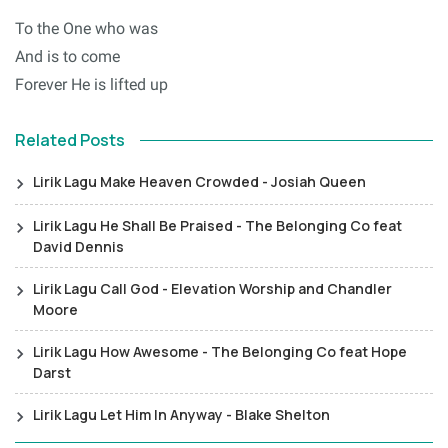
To the One who was
And is to come
Forever He is lifted up
Related Posts
Lirik Lagu Make Heaven Crowded - Josiah Queen
Lirik Lagu He Shall Be Praised - The Belonging Co feat
David Dennis
Lirik Lagu Call God - Elevation Worship and Chandler
Moore
Lirik Lagu How Awesome - The Belonging Co feat Hope
Darst
Lirik Lagu Let Him In Anyway - Blake Shelton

----------------

WORK INSTRUCTIONS: Return all lines from the entries that contain the string "Lagu".

WRITTEN SOLUTION:
Lirik Lagu Make Heaven Crowded - Josiah Queen
Lirik Lagu He Shall Be Praised - The Belonging Co feat
Lirik Lagu Call God - Elevation Worship and Chandler
Lirik Lagu How Awesome - The Belonging Co feat Hope
Lirik Lagu Let Him In Anyway - Blake Shelton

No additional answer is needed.